TASK DETAILS
All of the data is to be repeated verbatim.

[Structured page parsing data]
# # # # # # #
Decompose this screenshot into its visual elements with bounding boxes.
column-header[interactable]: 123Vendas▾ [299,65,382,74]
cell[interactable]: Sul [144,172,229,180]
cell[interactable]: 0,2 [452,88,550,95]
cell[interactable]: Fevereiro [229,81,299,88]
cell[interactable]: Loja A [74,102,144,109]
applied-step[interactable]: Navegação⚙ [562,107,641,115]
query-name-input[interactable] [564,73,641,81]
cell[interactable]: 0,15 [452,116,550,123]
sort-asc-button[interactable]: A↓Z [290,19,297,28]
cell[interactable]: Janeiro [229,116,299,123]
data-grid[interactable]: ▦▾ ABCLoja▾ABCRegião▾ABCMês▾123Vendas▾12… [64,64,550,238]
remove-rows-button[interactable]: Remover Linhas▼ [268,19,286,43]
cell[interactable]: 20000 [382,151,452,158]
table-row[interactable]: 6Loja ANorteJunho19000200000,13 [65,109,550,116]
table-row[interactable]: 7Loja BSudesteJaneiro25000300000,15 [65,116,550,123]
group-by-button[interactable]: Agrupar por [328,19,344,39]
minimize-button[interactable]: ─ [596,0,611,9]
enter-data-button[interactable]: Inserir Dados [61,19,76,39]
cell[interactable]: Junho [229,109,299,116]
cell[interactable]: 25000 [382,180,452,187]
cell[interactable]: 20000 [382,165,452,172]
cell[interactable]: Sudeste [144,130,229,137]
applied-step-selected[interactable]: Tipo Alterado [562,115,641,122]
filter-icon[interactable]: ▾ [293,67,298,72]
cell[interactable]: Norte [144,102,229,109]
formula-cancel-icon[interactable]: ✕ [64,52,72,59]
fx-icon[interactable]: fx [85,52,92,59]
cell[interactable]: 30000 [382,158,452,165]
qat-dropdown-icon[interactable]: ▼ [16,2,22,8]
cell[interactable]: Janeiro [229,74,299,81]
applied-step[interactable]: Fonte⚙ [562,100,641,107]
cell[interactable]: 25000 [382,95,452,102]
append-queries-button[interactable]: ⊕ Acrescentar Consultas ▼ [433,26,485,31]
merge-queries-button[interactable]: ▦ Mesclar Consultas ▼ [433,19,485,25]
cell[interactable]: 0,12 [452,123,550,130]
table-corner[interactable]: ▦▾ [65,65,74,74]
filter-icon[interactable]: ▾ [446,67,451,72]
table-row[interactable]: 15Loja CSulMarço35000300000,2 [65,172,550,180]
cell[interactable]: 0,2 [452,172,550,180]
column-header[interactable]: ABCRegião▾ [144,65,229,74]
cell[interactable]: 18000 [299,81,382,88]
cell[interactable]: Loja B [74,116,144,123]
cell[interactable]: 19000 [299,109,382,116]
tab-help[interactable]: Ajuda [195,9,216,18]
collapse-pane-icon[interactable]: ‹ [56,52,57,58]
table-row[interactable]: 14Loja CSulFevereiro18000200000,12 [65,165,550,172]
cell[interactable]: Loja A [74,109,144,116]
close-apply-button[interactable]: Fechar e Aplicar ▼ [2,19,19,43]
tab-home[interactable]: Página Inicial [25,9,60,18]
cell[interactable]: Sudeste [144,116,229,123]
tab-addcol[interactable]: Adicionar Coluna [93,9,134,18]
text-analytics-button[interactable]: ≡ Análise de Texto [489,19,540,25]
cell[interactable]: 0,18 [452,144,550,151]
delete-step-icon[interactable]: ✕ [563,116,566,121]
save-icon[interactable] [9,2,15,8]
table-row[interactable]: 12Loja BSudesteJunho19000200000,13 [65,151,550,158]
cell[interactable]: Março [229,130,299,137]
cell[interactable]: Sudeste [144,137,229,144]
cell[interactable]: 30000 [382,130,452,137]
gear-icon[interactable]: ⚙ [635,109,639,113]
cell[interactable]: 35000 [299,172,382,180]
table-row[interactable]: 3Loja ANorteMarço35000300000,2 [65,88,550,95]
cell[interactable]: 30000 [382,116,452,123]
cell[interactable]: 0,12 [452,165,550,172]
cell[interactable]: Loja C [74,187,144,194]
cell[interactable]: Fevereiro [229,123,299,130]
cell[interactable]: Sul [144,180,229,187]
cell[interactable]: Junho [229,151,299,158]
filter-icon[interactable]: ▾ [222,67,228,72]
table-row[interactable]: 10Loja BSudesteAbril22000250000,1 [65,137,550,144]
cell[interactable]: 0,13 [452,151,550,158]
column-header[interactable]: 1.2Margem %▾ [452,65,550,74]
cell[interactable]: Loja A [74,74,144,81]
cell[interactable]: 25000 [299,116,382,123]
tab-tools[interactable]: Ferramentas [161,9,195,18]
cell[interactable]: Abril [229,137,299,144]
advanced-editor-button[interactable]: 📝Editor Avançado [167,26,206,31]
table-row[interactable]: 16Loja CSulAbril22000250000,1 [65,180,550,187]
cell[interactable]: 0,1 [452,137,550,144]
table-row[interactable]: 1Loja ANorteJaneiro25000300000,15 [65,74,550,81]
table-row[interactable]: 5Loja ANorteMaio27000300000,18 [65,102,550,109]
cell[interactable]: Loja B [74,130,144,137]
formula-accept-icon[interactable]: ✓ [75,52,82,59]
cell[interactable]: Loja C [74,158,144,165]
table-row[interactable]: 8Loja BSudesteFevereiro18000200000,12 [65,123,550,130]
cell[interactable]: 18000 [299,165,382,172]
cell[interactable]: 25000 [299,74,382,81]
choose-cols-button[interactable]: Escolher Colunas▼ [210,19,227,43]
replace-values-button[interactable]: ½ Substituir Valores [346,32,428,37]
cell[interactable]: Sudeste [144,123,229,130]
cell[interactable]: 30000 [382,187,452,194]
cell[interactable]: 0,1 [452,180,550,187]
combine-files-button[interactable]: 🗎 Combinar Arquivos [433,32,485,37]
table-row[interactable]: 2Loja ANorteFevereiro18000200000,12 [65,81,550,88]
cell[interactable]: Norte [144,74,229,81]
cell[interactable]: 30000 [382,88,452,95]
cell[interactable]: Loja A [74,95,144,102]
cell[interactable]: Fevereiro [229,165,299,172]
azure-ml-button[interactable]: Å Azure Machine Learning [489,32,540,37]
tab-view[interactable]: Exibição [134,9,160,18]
# # # # # # #
EXERCISE SOLUTION
Decompose this screenshot into its visual elements with bounding boxes.
column-header[interactable]: 123Vendas▾ [299,65,382,74]
cell[interactable]: Sul [144,172,229,180]
cell[interactable]: 0,2 [452,88,550,95]
cell[interactable]: Fevereiro [229,81,299,88]
cell[interactable]: Loja A [74,102,144,109]
applied-step[interactable]: Navegação⚙ [562,107,641,115]
query-name-input[interactable] [564,73,641,81]
cell[interactable]: 0,15 [452,116,550,123]
sort-asc-button[interactable]: A↓Z [290,19,297,28]
cell[interactable]: Janeiro [229,116,299,123]
data-grid[interactable]: ▦▾ ABCLoja▾ABCRegião▾ABCMês▾123Vendas▾12… [64,64,550,238]
remove-rows-button[interactable]: Remover Linhas▼ [268,19,286,43]
cell[interactable]: 20000 [382,151,452,158]
table-row[interactable]: 6Loja ANorteJunho19000200000,13 [65,109,550,116]
table-row[interactable]: 7Loja BSudesteJaneiro25000300000,15 [65,116,550,123]
group-by-button[interactable]: Agrupar por [328,19,344,39]
minimize-button[interactable]: ─ [596,0,611,9]
enter-data-button[interactable]: Inserir Dados [61,19,76,39]
cell[interactable]: Junho [229,109,299,116]
cell[interactable]: 25000 [382,180,452,187]
cell[interactable]: 20000 [382,165,452,172]
cell[interactable]: Sudeste [144,130,229,137]
applied-step-selected[interactable]: Tipo Alterado [562,115,641,122]
filter-icon[interactable]: ▾ [293,67,298,72]
cell[interactable]: Norte [144,102,229,109]
formula-cancel-icon[interactable]: ✕ [64,52,72,59]
fx-icon[interactable]: fx [85,52,92,59]
cell[interactable]: 30000 [382,158,452,165]
qat-dropdown-icon[interactable]: ▼ [16,2,22,8]
cell[interactable]: Janeiro [229,74,299,81]
applied-step[interactable]: Fonte⚙ [562,100,641,107]
cell[interactable]: 25000 [382,95,452,102]
append-queries-button[interactable]: ⊕ Acrescentar Consultas ▼ [433,26,485,31]
merge-queries-button[interactable]: ▦ Mesclar Consultas ▼ [433,19,485,25]
cell[interactable]: 0,12 [452,123,550,130]
table-corner[interactable]: ▦▾ [65,65,74,74]
filter-icon[interactable]: ▾ [446,67,451,72]
table-row[interactable]: 15Loja CSulMarço35000300000,2 [65,172,550,180]
cell[interactable]: 0,2 [452,172,550,180]
column-header[interactable]: ABCRegião▾ [144,65,229,74]
cell[interactable]: 18000 [299,81,382,88]
cell[interactable]: Loja B [74,116,144,123]
cell[interactable]: 19000 [299,109,382,116]
tab-help[interactable]: Ajuda [195,9,216,18]
collapse-pane-icon[interactable]: ‹ [56,52,57,58]
table-row[interactable]: 14Loja CSulFevereiro18000200000,12 [65,165,550,172]
cell[interactable]: Loja A [74,109,144,116]
close-apply-button[interactable]: Fechar e Aplicar ▼ [2,19,19,43]
tab-home[interactable]: Página Inicial [25,9,60,18]
cell[interactable]: Sudeste [144,116,229,123]
tab-addcol[interactable]: Adicionar Coluna [93,9,134,18]
text-analytics-button[interactable]: ≡ Análise de Texto [489,19,540,25]
cell[interactable]: 0,18 [452,144,550,151]
delete-step-icon[interactable]: ✕ [563,116,566,121]
save-icon[interactable] [9,2,15,8]
table-row[interactable]: 12Loja BSudesteJunho19000200000,13 [65,151,550,158]
cell[interactable]: Março [229,130,299,137]
cell[interactable]: Sudeste [144,137,229,144]
cell[interactable]: 30000 [382,130,452,137]
gear-icon[interactable]: ⚙ [635,109,639,113]
cell[interactable]: 35000 [299,172,382,180]
table-row[interactable]: 3Loja ANorteMarço35000300000,2 [65,88,550,95]
cell[interactable]: 30000 [382,116,452,123]
cell[interactable]: 0,12 [452,165,550,172]
cell[interactable]: Loja C [74,187,144,194]
cell[interactable]: Fevereiro [229,123,299,130]
cell[interactable]: Sul [144,180,229,187]
cell[interactable]: Junho [229,151,299,158]
filter-icon[interactable]: ▾ [222,67,228,72]
table-row[interactable]: 10Loja BSudesteAbril22000250000,1 [65,137,550,144]
cell[interactable]: 0,13 [452,151,550,158]
column-header[interactable]: 1.2Margem %▾ [452,65,550,74]
cell[interactable]: Loja A [74,74,144,81]
cell[interactable]: 25000 [299,116,382,123]
tab-tools[interactable]: Ferramentas [161,9,195,18]
cell[interactable]: Abril [229,137,299,144]
advanced-editor-button[interactable]: 📝Editor Avançado [167,26,206,31]
table-row[interactable]: 16Loja CSulAbril22000250000,1 [65,180,550,187]
cell[interactable]: 0,1 [452,137,550,144]
table-row[interactable]: 1Loja ANorteJaneiro25000300000,15 [65,74,550,81]
table-row[interactable]: 5Loja ANorteMaio27000300000,18 [65,102,550,109]
cell[interactable]: Loja B [74,130,144,137]
formula-accept-icon[interactable]: ✓ [75,52,82,59]
cell[interactable]: Loja C [74,158,144,165]
table-row[interactable]: 8Loja BSudesteFevereiro18000200000,12 [65,123,550,130]
cell[interactable]: 18000 [299,165,382,172]
cell[interactable]: 25000 [299,74,382,81]
choose-cols-button[interactable]: Escolher Colunas▼ [210,19,227,43]
replace-values-button[interactable]: ½ Substituir Valores [346,32,428,37]
cell[interactable]: Sudeste [144,123,229,130]
cell[interactable]: 30000 [382,187,452,194]
cell[interactable]: 0,1 [452,180,550,187]
combine-files-button[interactable]: 🗎 Combinar Arquivos [433,32,485,37]
table-row[interactable]: 2Loja ANorteFevereiro18000200000,12 [65,81,550,88]
cell[interactable]: Norte [144,74,229,81]
cell[interactable]: 30000 [382,88,452,95]
cell[interactable]: Loja A [74,95,144,102]
cell[interactable]: Fevereiro [229,165,299,172]
azure-ml-button[interactable]: Å Azure Machine Learning [489,32,540,37]
tab-view[interactable]: Exibição [134,9,160,18]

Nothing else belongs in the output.